Oh no, the Sahel is dooooomed I tells ya. Carbon dioxide is a vegetation killer – we must act now.

Abstract – May 2013
…….However, this study hypothesizes that the increase in CO2 might be responsible for the increase in greening and rainfall observed. This can be explained by an increased aerial fertilization effect of CO2 that triggers plant productivity and water management efficiency through reduced transpiration. Also, the increase greening can be attributed to rural–urban migration which reduces the pressure of the population on the land…….
http://link.springer.com/article/10.1007/s10113-013-0473-z

Meanwhile over in the UK greenhouse growers have been observed pumping in 1,000ppm into their greenhouses. Psychologists have been called in to examine this strange behaviour by people who really should know better.

Chad Wozniak
July 8, 2013 3:41 pm

@Lady Life Grows –
Verywell and clearly and accurately said
@Willis –
Of course der Fuehrer hasn’t factored the “social cost” of his climate change idiocy, which could run to a good many trillion $ per year.

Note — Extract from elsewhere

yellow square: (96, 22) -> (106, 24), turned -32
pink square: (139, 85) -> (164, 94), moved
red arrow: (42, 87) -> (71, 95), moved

And of course he will stubbornly deny that there are any benefits to increased CO2 in the atmosphere, habitual liar that he is.

July 8, 2013 3:45 pm

“But it does have a measurable effect on plant life.”
its only a trace gas. therefore, by Sen IMhoff logic, it can have no effect. Also, the climate is too complex and chaotic for us to say anything for certain. We have seen times in the past with just as much green plants, therefore C02 cannot be the cause.
hehe

Chad Wozniak
July 8, 2013 3:47 pm


Have there been any fires or meltdowns in those greenhouses? Or even any measurable heating? /sarc
I hope your post about p[sychologies is untre – if it is, we are really living in a Alice and Wonderland-Big Brother world.